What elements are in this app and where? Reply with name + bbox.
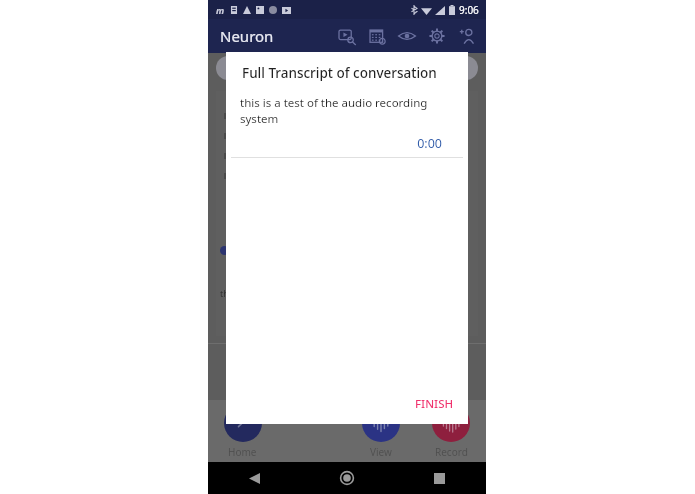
button[interactable]: View (394, 23, 420, 49)
button[interactable]: Video search (334, 23, 360, 49)
staticText: FINISH (415, 396, 454, 412)
staticText: m (216, 4, 225, 16)
staticText: Record (435, 445, 468, 459)
staticText: Neuron (220, 26, 274, 46)
button[interactable]: Home (208, 400, 277, 462)
button[interactable]: Back (208, 462, 300, 494)
staticText: th (220, 287, 229, 299)
button[interactable]: Record (416, 400, 486, 462)
button[interactable]: Settings (424, 23, 450, 49)
staticText: Full Transcript of conversation (242, 64, 437, 82)
staticText: Home (228, 445, 257, 459)
staticText: 0:00 (226, 135, 442, 152)
button[interactable]: Home (300, 462, 393, 494)
button[interactable]: Recent apps (393, 462, 486, 494)
staticText: this is a test of the audio recording sy… (240, 95, 460, 127)
staticText: 9:06 (459, 3, 479, 17)
button[interactable]: Add person (454, 23, 480, 49)
button[interactable]: View (346, 400, 416, 462)
staticText: View (370, 445, 392, 459)
button[interactable]: FINISH (401, 388, 468, 420)
button[interactable]: Calendar (364, 23, 390, 49)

▶ _What you should do_
Exactly as they appear above, print all the lines, but not the pictures.

▶ _Task solution_
What elements are in this app and where? Reply with name + bbox.
button[interactable]: View (394, 23, 420, 49)
button[interactable]: Video search (334, 23, 360, 49)
staticText: FINISH (415, 396, 454, 412)
staticText: m (216, 4, 225, 16)
staticText: Record (435, 445, 468, 459)
staticText: Neuron (220, 26, 274, 46)
button[interactable]: Home (208, 400, 277, 462)
button[interactable]: Back (208, 462, 300, 494)
staticText: th (220, 287, 229, 299)
button[interactable]: Record (416, 400, 486, 462)
button[interactable]: Settings (424, 23, 450, 49)
staticText: Full Transcript of conversation (242, 64, 437, 82)
staticText: Home (228, 445, 257, 459)
staticText: 0:00 (226, 135, 442, 152)
button[interactable]: Home (300, 462, 393, 494)
button[interactable]: Recent apps (393, 462, 486, 494)
staticText: this is a test of the audio recording sy… (240, 95, 460, 127)
staticText: 9:06 (459, 3, 479, 17)
button[interactable]: Add person (454, 23, 480, 49)
button[interactable]: View (346, 400, 416, 462)
staticText: View (370, 445, 392, 459)
button[interactable]: FINISH (401, 388, 468, 420)
button[interactable]: Calendar (364, 23, 390, 49)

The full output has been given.